#### DATA FOR REVIEW

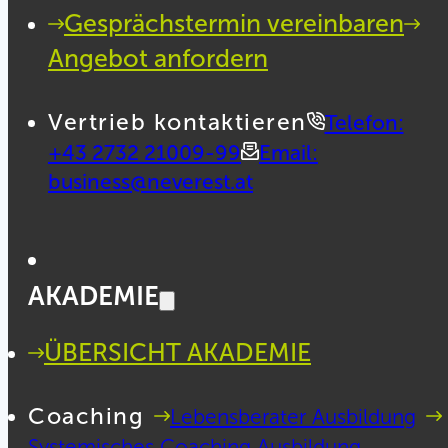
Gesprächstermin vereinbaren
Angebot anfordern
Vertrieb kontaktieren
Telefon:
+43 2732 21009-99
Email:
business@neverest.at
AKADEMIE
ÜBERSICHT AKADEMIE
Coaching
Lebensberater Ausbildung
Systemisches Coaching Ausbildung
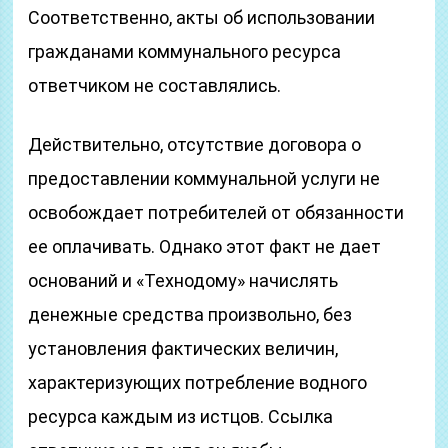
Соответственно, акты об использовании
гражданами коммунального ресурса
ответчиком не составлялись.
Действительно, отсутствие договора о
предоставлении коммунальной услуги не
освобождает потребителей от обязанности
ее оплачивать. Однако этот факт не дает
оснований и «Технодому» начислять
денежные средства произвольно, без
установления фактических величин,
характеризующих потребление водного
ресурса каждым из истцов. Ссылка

########

**PROBLEM:**
Repeat the records above word for word. Pictures stay out of the copy.

**RESULT OF THIS EXERCISE:**
Gesprächstermin vereinbaren
Angebot anfordern
Vertrieb kontaktieren
Telefon:
+43 2732 21009-99
Email:
business@neverest.at
AKADEMIE
ÜBERSICHT AKADEMIE
Coaching
Lebensberater Ausbildung
Systemisches Coaching Ausbildung
Соответственно, акты об использовании
гражданами коммунального ресурса
ответчиком не составлялись.
Действительно, отсутствие договора о
предоставлении коммунальной услуги не
освобождает потребителей от обязанности
ее оплачивать. Однако этот факт не дает
оснований и «Технодому» начислять
денежные средства произвольно, без
установления фактических величин,
характеризующих потребление водного
ресурса каждым из истцов. Ссылка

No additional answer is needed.